■ **Excerpts from a dataset**

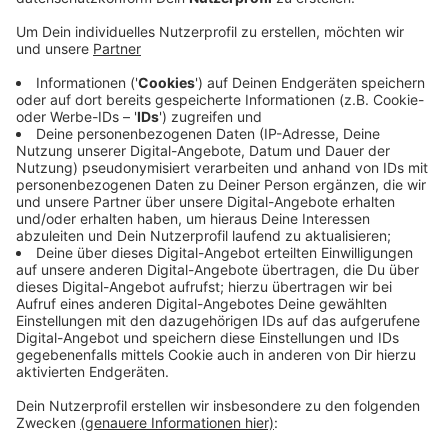
Die Messdiener St. Johannes können in diesem Jahr
die Palmzweige nicht selbt verteilen. Daher hat Pastor
Wolf diese bereits am Palmsonntag geweiht. Die
Zweige liegen nun z.B. im Edeka, der Marienapotheke
und der Johannesapotheke aus. Sollte es nicht
möglich sein, dort einen Zweig abzuholen, kann man
sich auch im Pfarrbüro telefonisch melden und einen
Übergabetermin ausmachen. Einfach anrufen unter
02546-939413.
Anzeige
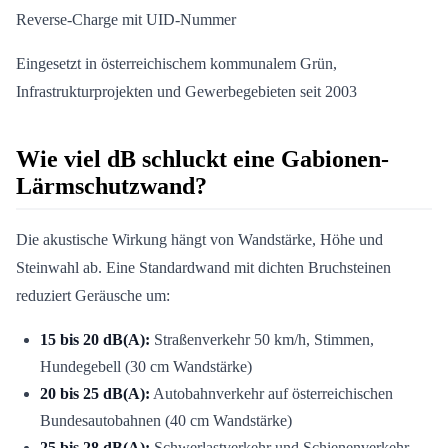
Reverse-Charge mit UID-Nummer
Eingesetzt in österreichischem kommunalem Grün,
Infrastrukturprojekten und Gewerbegebieten seit 2003
Wie viel dB schluckt eine Gabionen-
Lärmschutzwand?
Die akustische Wirkung hängt von Wandstärke, Höhe und
Steinwahl ab. Eine Standardwand mit dichten Bruchsteinen
reduziert Geräusche um:
15 bis 20 dB(A):
Straßenverkehr 50 km/h, Stimmen,
Hundegebell (30 cm Wandstärke)
20 bis 25 dB(A):
Autobahnverkehr auf österreichischen
Bundesautobahnen (40 cm Wandstärke)
25 bis 28 dB(A):
Schwerlastverkehr und Schienenverkehr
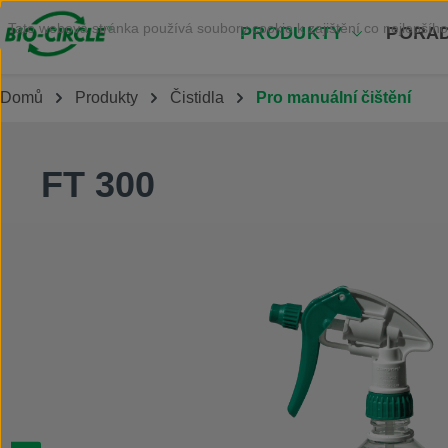
Přejít na hlavní obsah
Tato webová stránka používá soubory cookie k zajištění co nejlepšího
PRODUKTY
PORAD
Domů
Produkty
Čistidla
Pro manuální čištění
FT 300
Přeskočit galerii obrázků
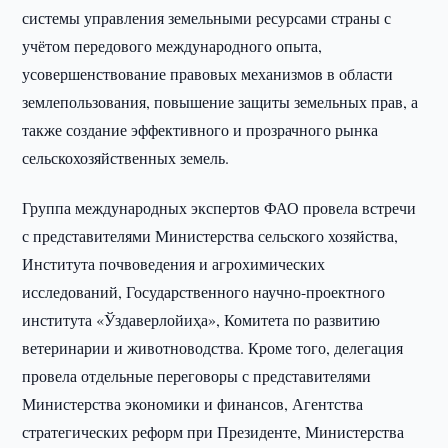
системы управления земельными ресурсами страны с
учётом передового международного опыта,
усовершенствование правовых механизмов в области
землепользования, повышение защиты земельных прав, а
также создание эффективного и прозрачного рынка
сельскохозяйственных земель.
Группа международных экспертов ФАО провела встречи
с представителями Министерства сельского хозяйства,
Института почвоведения и агрохимических
исследований, Государственного научно-проектного
института «Ўздаверлойиҳа», Комитета по развитию
ветеринарии и животноводства. Кроме того, делегация
провела отдельные переговоры с представителями
Министерства экономики и финансов, Агентства
стратегических реформ при Президенте, Министерства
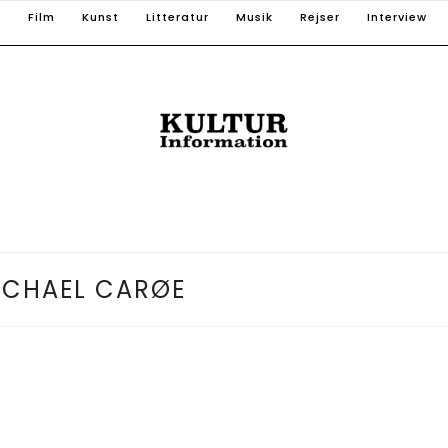
T
Film
Kunst
Litteratur
Musik
Rejser
Interview
ICHAEL CARØE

■ **Task**
Your answer must be an exact transcription of the records above, minus the pictures.

■ **Your response**
Die Messdiener St. Johannes können in diesem Jahr
die Palmzweige nicht selbt verteilen. Daher hat Pastor
Wolf diese bereits am Palmsonntag geweiht. Die
Zweige liegen nun z.B. im Edeka, der Marienapotheke
und der Johannesapotheke aus. Sollte es nicht
möglich sein, dort einen Zweig abzuholen, kann man
sich auch im Pfarrbüro telefonisch melden und einen
Übergabetermin ausmachen. Einfach anrufen unter
02546-939413.
Anzeige
Reverse-Charge mit UID-Nummer
Eingesetzt in österreichischem kommunalem Grün,
Infrastrukturprojekten und Gewerbegebieten seit 2003
Wie viel dB schluckt eine Gabionen-
Lärmschutzwand?
Die akustische Wirkung hängt von Wandstärke, Höhe und
Steinwahl ab. Eine Standardwand mit dichten Bruchsteinen
reduziert Geräusche um:
15 bis 20 dB(A):
Straßenverkehr 50 km/h, Stimmen,
Hundegebell (30 cm Wandstärke)
20 bis 25 dB(A):
Autobahnverkehr auf österreichischen
Bundesautobahnen (40 cm Wandstärke)
25 bis 28 dB(A):
Schwerlastverkehr und Schienenverkehr
Přejít na hlavní obsah
Tato webová stránka používá soubory cookie k zajištění co nejlepšího
PRODUKTY
PORAD
Domů
Produkty
Čistidla
Pro manuální čištění
FT 300
Přeskočit galerii obrázků
системы управления земельными ресурсами страны с
учётом передового международного опыта,
усовершенствование правовых механизмов в области
землепользования, повышение защиты земельных прав, а
также создание эффективного и прозрачного рынка
сельскохозяйственных земель.
Группа международных экспертов ФАО провела встречи
с представителями Министерства сельского хозяйства,
Института почвоведения и агрохимических
исследований, Государственного научно-проектного
института «Ўздаверлойиҳа», Комитета по развитию
ветеринарии и животноводства. Кроме того, делегация
провела отдельные переговоры с представителями
Министерства экономики и финансов, Агентства
стратегических реформ при Президенте, Министерства
T
Film
Kunst
Litteratur
Musik
Rejser
Interview
ICHAEL CARØE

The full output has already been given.